* **Page segmentation data**
*** Block opens ***
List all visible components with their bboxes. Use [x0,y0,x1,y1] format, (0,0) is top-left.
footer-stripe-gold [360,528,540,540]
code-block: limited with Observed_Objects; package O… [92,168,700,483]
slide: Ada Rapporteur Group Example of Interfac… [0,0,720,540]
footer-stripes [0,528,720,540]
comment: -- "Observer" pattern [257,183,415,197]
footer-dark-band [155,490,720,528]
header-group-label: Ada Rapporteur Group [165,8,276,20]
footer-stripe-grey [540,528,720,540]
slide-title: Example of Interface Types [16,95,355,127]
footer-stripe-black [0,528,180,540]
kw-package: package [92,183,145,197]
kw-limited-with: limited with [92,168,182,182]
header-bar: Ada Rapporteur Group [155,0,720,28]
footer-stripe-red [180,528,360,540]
*** Block closes ***
The full set of entries, copied exactly, is the expected answer.

List all visible components with their bboxes. Use [x0,y0,x1,y1] format, (0,0) is top-left.
footer-stripe-gold [360,528,540,540]
code-block: limited with Observed_Objects; package O… [92,168,700,483]
slide: Ada Rapporteur Group Example of Interfac… [0,0,720,540]
footer-stripes [0,528,720,540]
comment: -- "Observer" pattern [257,183,415,197]
footer-dark-band [155,490,720,528]
header-group-label: Ada Rapporteur Group [165,8,276,20]
footer-stripe-grey [540,528,720,540]
slide-title: Example of Interface Types [16,95,355,127]
footer-stripe-black [0,528,180,540]
kw-package: package [92,183,145,197]
kw-limited-with: limited with [92,168,182,182]
header-bar: Ada Rapporteur Group [155,0,720,28]
footer-stripe-red [180,528,360,540]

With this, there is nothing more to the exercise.